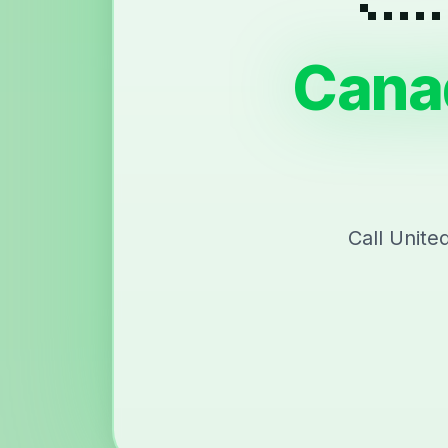
Cana
Call Unite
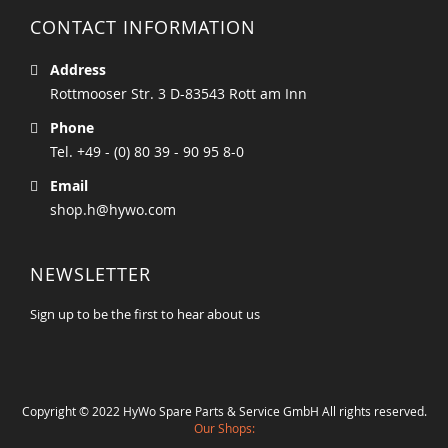
CONTACT INFORMATION
Address
Rottmooser Str. 3 D-83543 Rott am Inn
Phone
Tel. +49 - (0) 80 39 - 90 95 8-0
Email
shop.h@hywo.com
NEWSLETTER
Sign up to be the first to hear about us
Copyright © 2022 HyWo Spare Parts & Service GmbH All rights reserved.
Our Shops:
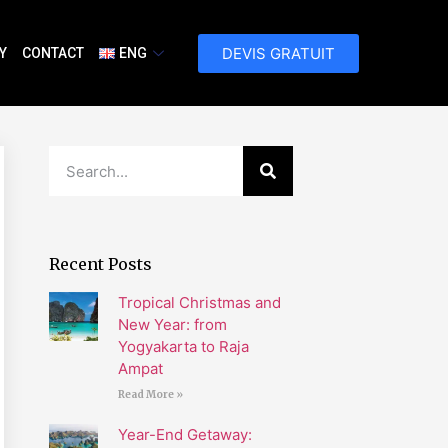
DEVIS GRATUIT
Y
CONTACT
ENG
Recent Posts
Tropical Christmas and
New Year: from
Yogyakarta to Raja
Ampat
Read More »
Year-End Getaway:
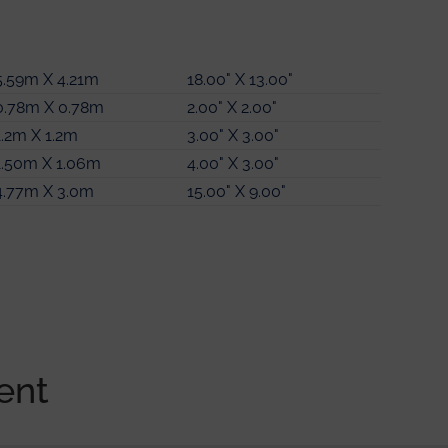
5.59m X 4.21m
4.17m X 2.87m
18.00" X 13.00"
13.00" X 9.00"
0.78m X 0.78m
2.61m X 1.20m
6.08m X 4.06m
2.00" X 2.00"
8.00" X 3.00"
19.00" X 13.00"
1.2m X 1.2m
2.87m X 3.51m
2.48m X 1.42m
3.00" X 3.00"
9.00" X 11.00"
8.00" X 4.00"
1.50m X 1.06m
2.62m X 2.34m
1.2m X 1.2m
4.00" X 3.00"
8.00" X 7.00"
3.00" X 3.00"
4.77m X 3.0m
2.40m X 1.61m
15.00" X 9.00"
7.00" X 5.00"
ent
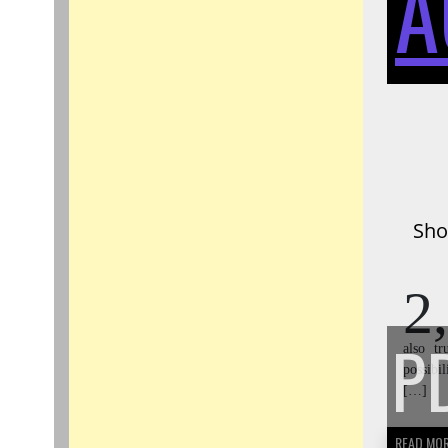
A
Sho
2,
P
also t
possibi
[…]
READ MO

════════════════

» WHAT IS REQUIRED: Could you set down every entry again exactly as written, leaving out any pictures?

» EXERCISE ANSWER:
Cana
Call Unite
CONTACT INFORMATION
Address
Rottmooser Str. 3 D-83543 Rott am Inn
Phone
Tel. +49 - (0) 80 39 - 90 95 8-0
Email
shop.h@hywo.com
NEWSLETTER
Sign up to be the first to hear about us
Copyright © 2022 HyWo Spare Parts & Service GmbH All rights reserved.
Our Shops:
DEVIS GRATUIT
Y
CONTACT
ENG
Recent Posts
Tropical Christmas and
New Year: from
Yogyakarta to Raja
Ampat
Read More »
Year-End Getaway:
5.59m X 4.21m
4.17m X 2.87m
18.00" X 13.00"
13.00" X 9.00"
0.78m X 0.78m
2.61m X 1.20m
6.08m X 4.06m
2.00" X 2.00"
8.00" X 3.00"
19.00" X 13.00"
1.2m X 1.2m
2.87m X 3.51m
2.48m X 1.42m
3.00" X 3.00"
9.00" X 11.00"
8.00" X 4.00"
1.50m X 1.06m
2.62m X 2.34m
1.2m X 1.2m
4.00" X 3.00"
8.00" X 7.00"
3.00" X 3.00"
4.77m X 3.0m
2.40m X 1.61m
15.00" X 9.00"
7.00" X 5.00"
ent
A
Sho
2,
P
also t
possibi
[…]
READ MO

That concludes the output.